When an Asturian youth called Ana Santos told a local newspaper that “after the elderly, it should be our turn to get vaccinated as it’s not as if people in their forties go out, is it?”, her comments went down like a tonne of bricks among this age group, who demanded it was their turn to reach full immunisation first. 

Vaccine scepticism hasn’t been a problem for Spain as it has been for other countries, with President of the European Commission Ursula von der Leyen launching a warning recently that vaccine supplies are piling up, even though Brussels has reached its target of providing enough doses to fully vaccinate 70 percent of EU adults.

“If we look at the statistics, more and more doses remain unused,” von der Leyen told journalists in Strasbourg.

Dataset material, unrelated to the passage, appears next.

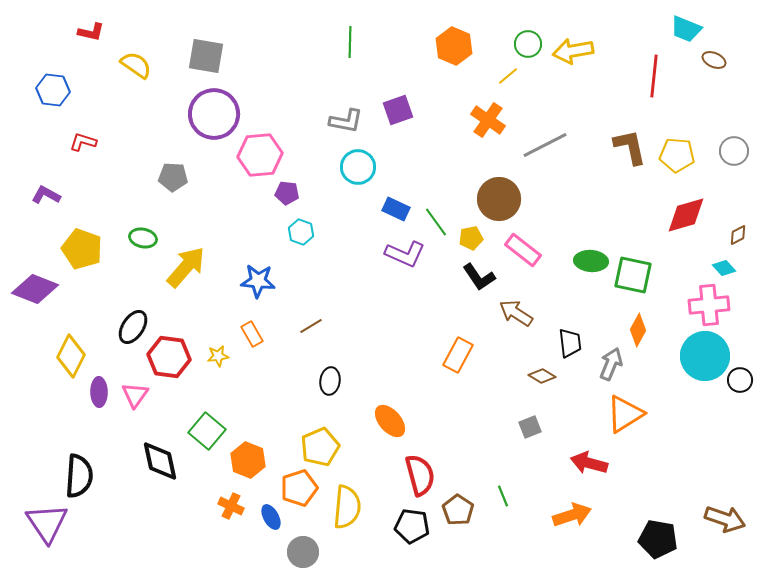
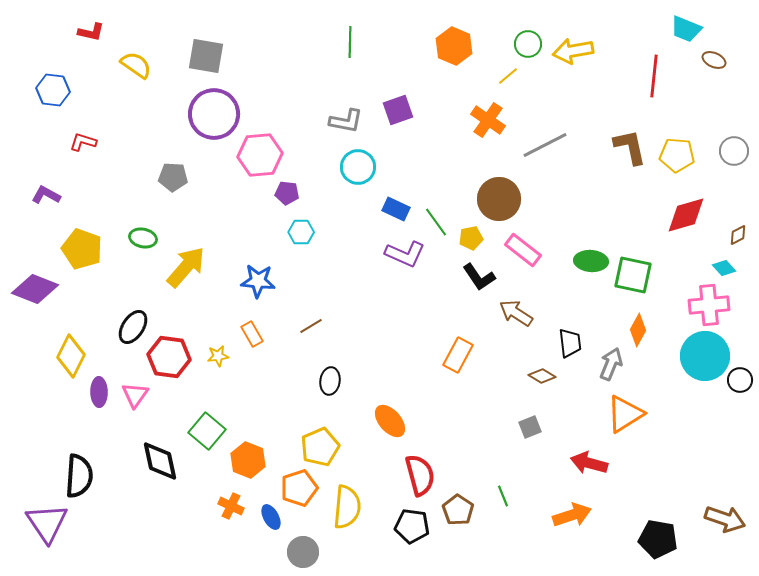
cyan hexagon at (301, 232): rotated 20 degrees counterclockwise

“This is linked to the fact that there is a greater distribution of vaccines, but in part also due to doubts about vaccination,” adding that it was crucial to reach the most sceptical parts of the population” in the face of the “worrying” presence of the Delta variant.

“Traditionally in Spain, we have had much less resistance or rejection towards vaccines, that’s always been the case,” vaccine expert at the Spanish Association of Pediatrics (AEP) Ángel Hernández-Merino told 20minutos. 

“In any vaccination programme, it’s vital to count on the population being willing to accept the vaccination”.

A June 2021 Eurobarometer study found that 49 percent of people in Spain want to get vaccinated “as soon as possible”, the highest rate in the entire EU (32 percent EU average). 

Whereas an average of 9 percent of EU citizens don’t ever want to get vaccinated, the rate in Spain is 4 percent.  Around 63 percent of Spaniards told Eurobarometer that they couldn’t understand why people are hesitant to get vaccinated and 71 percent said Covid vaccines are the only way for the pandemic to end. 

In Belgium, around a third of the population doesn’t want to get vaccinated.

In other countries where in the earlier stages of the Covid vaccination campaign it seemed  that available doses were easily used up it’s now becoming evident that sprinting through the age groups doesn’t guarantee that everyone is being vaccinated. 

Germany, the UK and the US, all seen as examples to Spain of how to quickly immunise a population, have all seen their campaigns slow down due to hesitancy and the summer holidays.

Spain’s Health Ministry doesn’t give data on how many people have rejected the vaccine and why, but stats do show that already more than half of the population (57.5 percent) have at least one dose and 43.3 percent are fully vaccinated. 

The Spanish government has stuck to its objective of vaccinating 70 percent of the country’s 47 million people before the end of August, even though it did fall short of its June target by more than half a million doses. 

Rather than vaccine scepticism, what’s been holding up Spain’s inoculation campaign have been doubts over the administration of second AstraZeneca vaccines and the decision to keep a reserve in case the country experienced delivery setbacks as it has in the past, with 2.9 million doses in storage reported in late June.